Hardware: i7-6700k and GTX 970.
After (and at) 256KiB writes the test results stabilized at ~7.5 GiB/s
4096 repetitions
Entries contain throughput in avg (min)
format.
Size | Temporal | Non-temporal |
---|---|---|
4 KiB | 9.115188 GiB/s ( 80.081882 GiB/s ) | 34.343986 GiB/s ( 63.878544 GiB/s ) |
8 KiB | 8.052138 GiB/s ( 64.253565 GiB/s ) | 37.496817 GiB/s ( 63.507876 GiB/s ) |
16 KiB | 8.034200 GiB/s ( 13.570395 GiB/s ) | 31.245723 GiB/s ( 61.371162 GiB/s ) |
32 KiB | 8.173733 GiB/s ( 10.082473 GiB/s ) | 34.582302 GiB/s ( 46.955412 GiB/s ) |
64 KiB | 7.520136 GiB/s ( 8.482209 GiB/s ) | 27.607888 GiB/s ( 41.548335 GiB/s ) |
128 KiB | 7.508719 GiB/s ( 7.893041 GiB/s ) | 8.082819 GiB/s ( 37.601972 GiB/s ) |
256 KiB | 7.549537 GiB/s ( 7.726569 GiB/s ) | 7.550842 GiB/s ( 7.811182 GiB/s ) |
I'm not sure how much the average case of the temporal stores is tainted by doing repetition testing: it might be the case that continuously hammering the same memory forces the processor to actually wait for the results to transfer on the PCIe bus (which would explain the average case dropping to the baseline ~7.5-8 GiB/s).
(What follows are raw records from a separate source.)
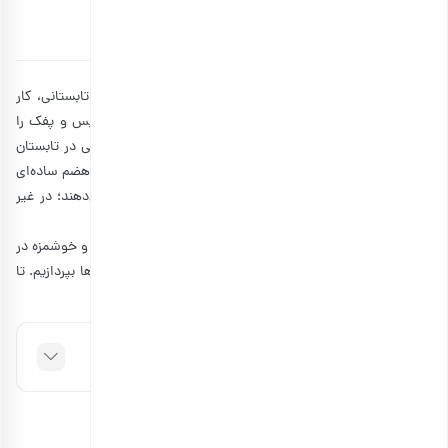
توسط
آتوسا سالکی
۲۸ تیر ۱۴۰۳
10 دقیقه مطالعه
در نگاه اول شاید فکر کنید که انتخاب تنقلات برای سفرهای تابستانی، کار
خیلی سختی نیست. زیرا اکثر افراد تنقلات ناسالمی مثل چیپس و پفک را
انتخاب می‌کنند یا تنها مقداری میوه با خود به سفر می‎برند. ولی در تابستان
هوا بسیار گرم است و باید میان وعده‌هایی را به سفر ببرید که هضم ساده‌ای
دارند، به بدن شما آبرسانی می‌کنند و انرژی‌تان را افزایش می‌دهند؛ در غیر
این صورت به سادگی دچار بیماری‌های تابستانی می‌شوید.
به همین دلیل، ما قصد داریم در این مطلب انواع تنقلات ساده و خوشمزه در
سفرهای تابستانی را معرفی کنیم و به بررسی بهترین نوشیدنی‌ها بپردازیم. تا
مجله بارجیل
انتهای مطلب همراه
باشید.
فهرست مطالب
تنقلات سالم در سفرهای تابستانی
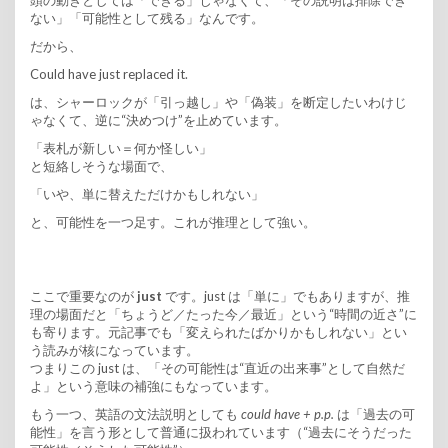
ない」「可能性として残る」なんです。
だから、
Could have just replaced it.
は、シャーロックが「引っ越し」や「偽装」を断定したいわけじ
ゃなくて、逆に“決めつけ”を止めています。
「表札が新しい＝何か怪しい」
と短絡しそうな場面で、
「いや、単に替えただけかもしれない」
と、可能性を一つ足す。これが推理として強い。
ここで重要なのが
just
です。just は「単に」でもありますが、推
理の場面だと「ちょうど／たった今／最近」という“時間の近さ”に
も寄ります。元記事でも「変えられたばかりかもしれない」とい
う読みが核になっています。
つまりこの just は、「その可能性は“直近の出来事”として自然だ
よ」という意味の補強にもなっています。
もう一つ、英語の文法説明としても
could have + p.p.
は「過去の可
能性」を言う形として普通に扱われています（“過去にそうだった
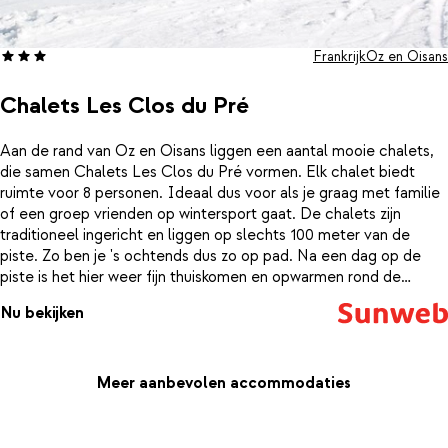
Frankrijk
Oz en Oisans
Chalets Les Clos du Pré
Aan de rand van Oz en Oisans liggen een aantal mooie chalets,
die samen Chalets Les Clos du Pré vormen. Elk chalet biedt
ruimte voor 8 personen. Ideaal dus voor als je graag met familie
of een groep vrienden op wintersport gaat. De chalets zijn
traditioneel ingericht en liggen op slechts 100 meter van de
piste. Zo ben je 's ochtends dus zo op pad. Na een dag op de
piste is het hier weer fijn thuiskomen en opwarmen rond de
gezellige open haard. Sluit de dag af met een goed diner of een
Nu bekijken
gezellig spelletje aan de lange eettafel.
Meer aanbevolen accommodaties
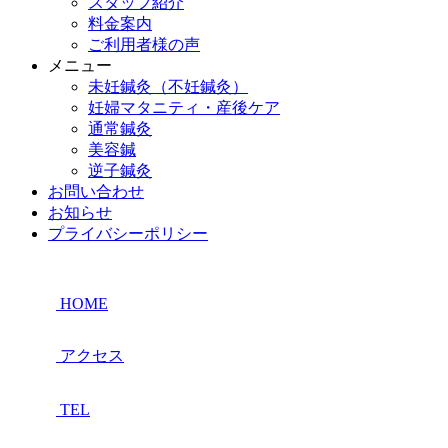
スタッフ紹介
料金案内
ご利用者様の声
メニュー
未妊鍼灸（不妊鍼灸）
妊婦マタニティ・産後ケア
通常鍼灸
美容鍼
逆子鍼灸
お問い合わせ
お知らせ
プライバシーポリシー
HOME
アクセス
TEL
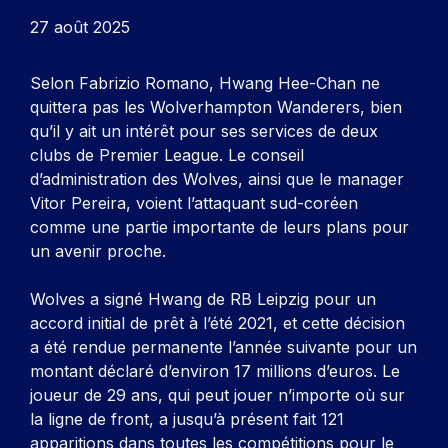
27 août 2025
Selon Fabrizio Romano, Hwang Hee-Chan ne
quittera pas les Wolverhampton Wanderers, bien
qu’il y ait un intérêt pour ses services de deux
clubs de Premier League. Le conseil
d’administration des Wolves, ainsi que le manager
Vitor Pereira, voient l’attaquant sud-coréen
comme une partie importante de leurs plans pour
un avenir proche.
Wolves a signé Hwang de RB Leipzig pour un
accord initial de prêt à l’été 2021, et cette décision
a été rendue permanente l’année suivante pour un
montant déclaré d’environ 17 millions d’euros. Le
joueur de 29 ans, qui peut jouer n’importe où sur
la ligne de front, a jusqu’à présent fait 121
apparitions dans toutes les compétitions pour le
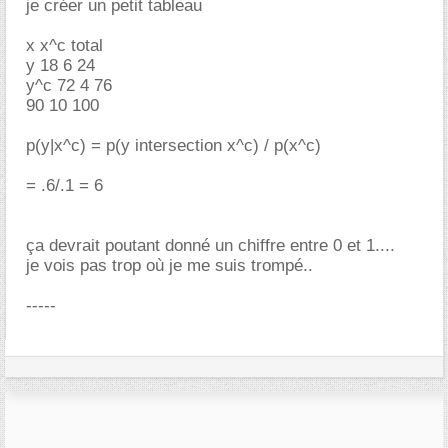
je créer un petit tableau
x x^c total
y 18 6 24
y^c 72 4 76
90 10 100
p(y|x^c) = p(y intersection x^c) / p(x^c)
= .6/.1 = 6
ça devrait poutant donné un chiffre entre 0 et 1....
je vois pas trop où je me suis trompé..
-----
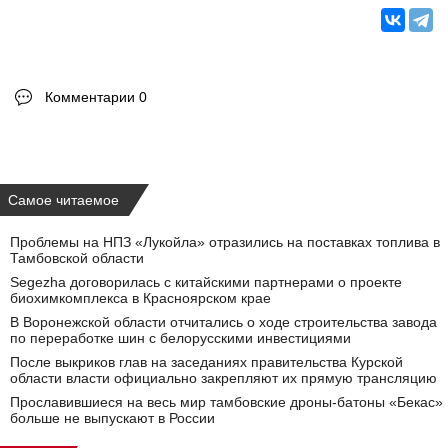
Комментарии 0
Самое читаемое
Проблемы на НПЗ «Лукойла» отразились на поставках топлива в
Тамбовской области
Segezha договорилась с китайскими партнерами о проекте
биохимкомплекса в Красноярском крае
В Воронежской области отчитались о ходе строительства завода
по переработке шин с белорусскими инвестициями
После выкриков глав на заседаниях правительства Курской
области власти официально закрепляют их прямую трансляцию
Прославившиеся на весь мир тамбовские дроны-батоны «Бекас»
больше не выпускают в России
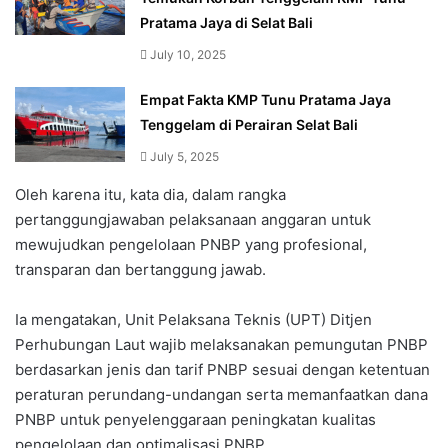
Pratama Jaya di Selat Bali
July 10, 2025
Empat Fakta KMP Tunu Pratama Jaya
Tenggelam di Perairan Selat Bali
July 5, 2025
Oleh karena itu, kata dia, dalam rangka
pertanggungjawaban pelaksanaan anggaran untuk
mewujudkan pengelolaan PNBP yang profesional,
transparan dan bertanggung jawab.
Ia mengatakan, Unit Pelaksana Teknis (UPT) Ditjen
Perhubungan Laut wajib melaksanakan pemungutan PNBP
berdasarkan jenis dan tarif PNBP sesuai dengan ketentuan
peraturan perundang-undangan serta memanfaatkan dana
PNBP untuk penyelenggaraan peningkatan kualitas
pengelolaan dan optimalisasi PNBP.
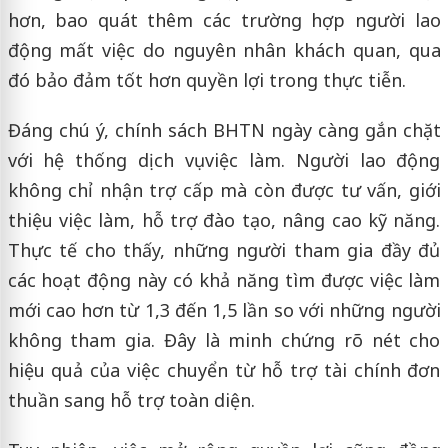
hơn, bao quát thêm các trường hợp người lao
động mất việc do nguyên nhân khách quan, qua
đó bảo đảm tốt hơn quyền lợi trong thực tiễn.
Đáng chú ý, chính sách BHTN ngày càng gắn chặt
với hệ thống dịch vụ việc làm. Người lao động
không chỉ nhận trợ cấp mà còn được tư vấn, giới
thiệu việc làm, hỗ trợ đào tạo, nâng cao kỹ năng.
Thực tế cho thấy, những người tham gia đầy đủ
các hoạt động này có khả năng tìm được việc làm
mới cao hơn từ 1,3 đến 1,5 lần so với những người
không tham gia. Đây là minh chứng rõ nét cho
hiệu quả của việc chuyển từ hỗ trợ tài chính đơn
thuần sang hỗ trợ toàn diện.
Looking at either the min or the avg cases of both tests (whichever's better), it seems like doing non-temporal stores for the common constant buffer sizes of <64 KiB is a clear winner. This is especially true if the buffer contents have just been prepared separately in a RAM buffer - doing temporal stores might knock out still needed cache lines in that case.